Your job is to print, exactly, the lines in the data below from the line with "Сайт писателя Андрея М" through the line with "Бәрі қайта басталды!", both included, and to omit any picture.
━━━━━━
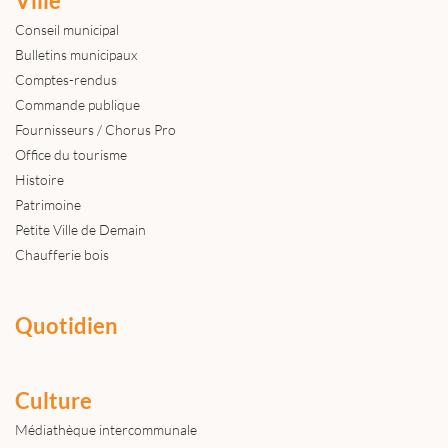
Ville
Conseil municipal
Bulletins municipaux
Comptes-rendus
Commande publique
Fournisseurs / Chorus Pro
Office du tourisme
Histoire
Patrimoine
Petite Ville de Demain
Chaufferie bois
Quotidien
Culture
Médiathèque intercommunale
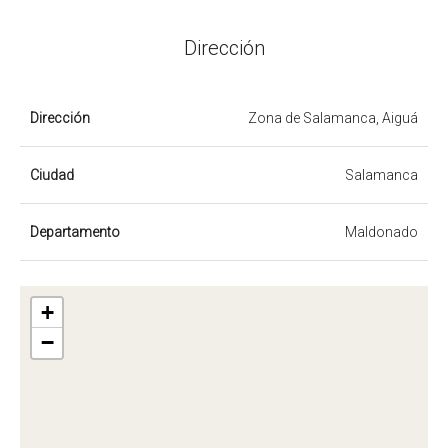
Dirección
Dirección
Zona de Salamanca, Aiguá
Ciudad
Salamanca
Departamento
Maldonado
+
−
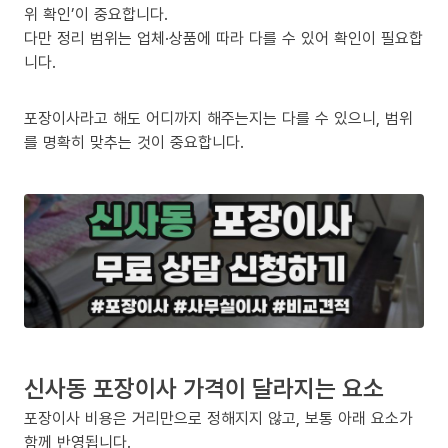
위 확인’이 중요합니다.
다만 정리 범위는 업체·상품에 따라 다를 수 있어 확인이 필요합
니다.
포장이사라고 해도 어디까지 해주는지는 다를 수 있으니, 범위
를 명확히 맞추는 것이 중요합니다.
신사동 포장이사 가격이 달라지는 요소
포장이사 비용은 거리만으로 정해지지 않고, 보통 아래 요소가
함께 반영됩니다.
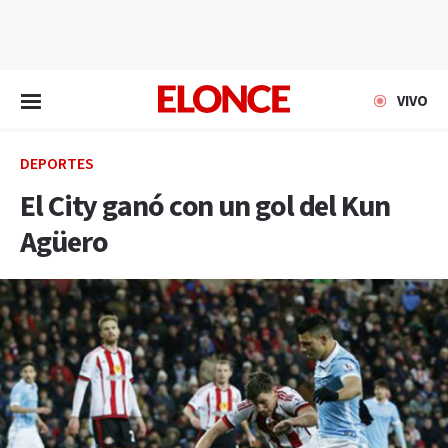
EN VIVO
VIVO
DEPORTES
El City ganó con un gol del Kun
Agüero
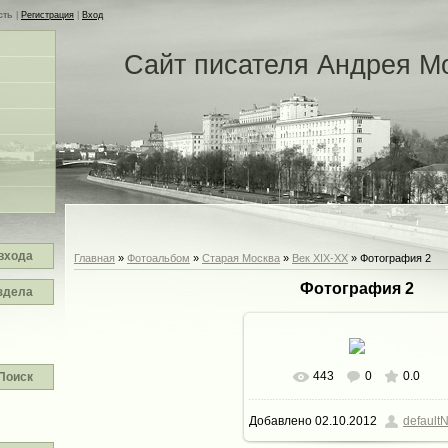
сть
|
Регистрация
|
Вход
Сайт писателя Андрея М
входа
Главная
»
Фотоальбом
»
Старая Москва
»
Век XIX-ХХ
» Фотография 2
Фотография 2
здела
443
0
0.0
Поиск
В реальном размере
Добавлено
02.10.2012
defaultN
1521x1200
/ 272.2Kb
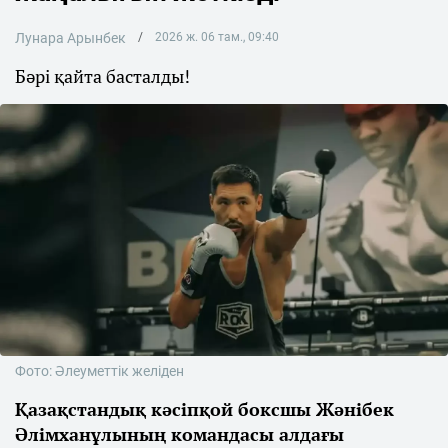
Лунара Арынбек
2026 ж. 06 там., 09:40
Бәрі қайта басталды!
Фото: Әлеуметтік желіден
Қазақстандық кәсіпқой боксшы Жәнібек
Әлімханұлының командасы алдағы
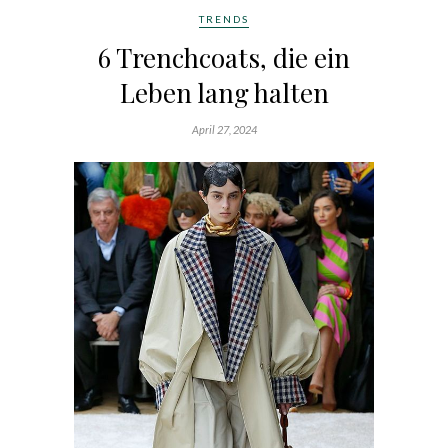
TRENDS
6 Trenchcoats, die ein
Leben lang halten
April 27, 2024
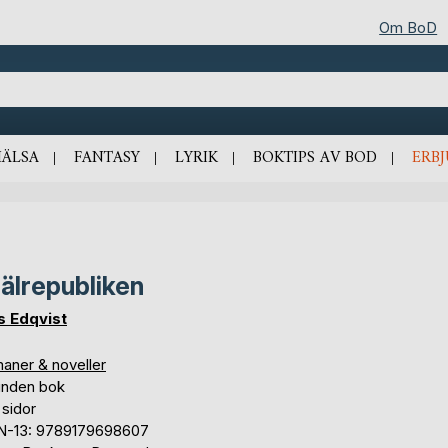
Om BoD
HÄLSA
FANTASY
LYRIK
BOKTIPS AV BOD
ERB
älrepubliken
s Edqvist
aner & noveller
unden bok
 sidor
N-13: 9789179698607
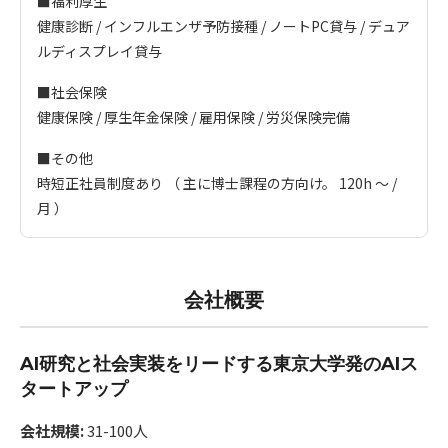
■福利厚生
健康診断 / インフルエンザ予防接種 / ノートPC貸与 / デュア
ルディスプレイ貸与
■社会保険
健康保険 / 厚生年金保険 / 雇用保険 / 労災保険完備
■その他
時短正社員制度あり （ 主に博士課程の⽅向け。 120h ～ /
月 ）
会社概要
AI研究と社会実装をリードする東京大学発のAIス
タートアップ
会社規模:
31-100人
━━━━━━
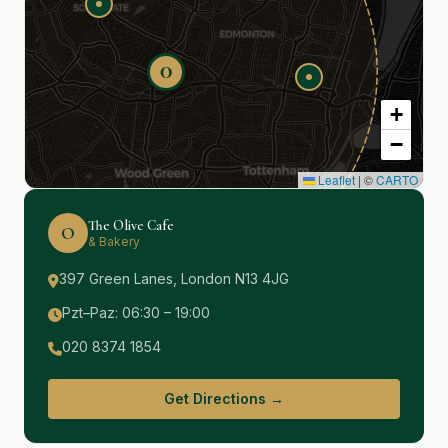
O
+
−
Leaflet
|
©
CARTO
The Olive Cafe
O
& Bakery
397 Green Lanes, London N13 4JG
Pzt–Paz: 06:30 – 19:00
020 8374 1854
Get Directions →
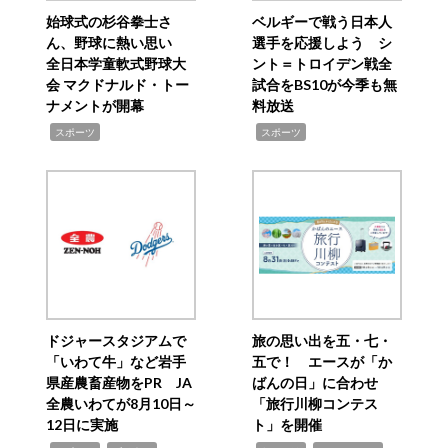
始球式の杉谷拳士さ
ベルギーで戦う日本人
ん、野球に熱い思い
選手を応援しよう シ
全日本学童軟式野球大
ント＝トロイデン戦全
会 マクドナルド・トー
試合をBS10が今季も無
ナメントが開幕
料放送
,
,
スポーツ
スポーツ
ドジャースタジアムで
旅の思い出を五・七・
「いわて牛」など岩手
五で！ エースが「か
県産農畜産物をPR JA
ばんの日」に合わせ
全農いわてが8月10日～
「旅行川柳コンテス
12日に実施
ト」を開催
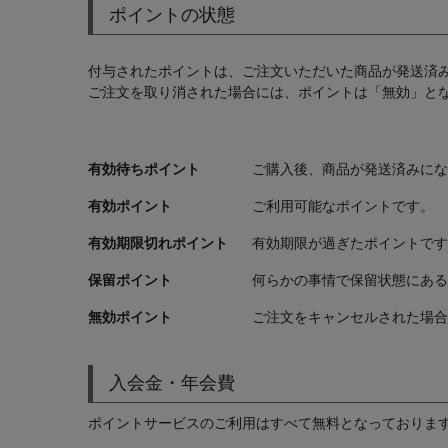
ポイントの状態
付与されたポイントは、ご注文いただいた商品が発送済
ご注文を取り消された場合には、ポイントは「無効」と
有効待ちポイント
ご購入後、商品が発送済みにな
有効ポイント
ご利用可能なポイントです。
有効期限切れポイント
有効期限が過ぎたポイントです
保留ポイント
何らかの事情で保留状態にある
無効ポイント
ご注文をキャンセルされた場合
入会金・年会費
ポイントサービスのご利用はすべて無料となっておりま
━━━━━━
EXERCISE RESULT
Сайт писателя Андрея М
входа
Главная
»
Фотоальбом
»
Старая Москва
»
Век XIX-ХХ
» Фотография 2
Фотография 2
здела
443
0
0.0
Поиск
В реальном размере
Добавлено
02.10.2012
defaultN
1521x1200
/ 272.2Kb
Лунара Арынбек
2026 ж. 06 там., 09:40
Бәрі қайта басталды!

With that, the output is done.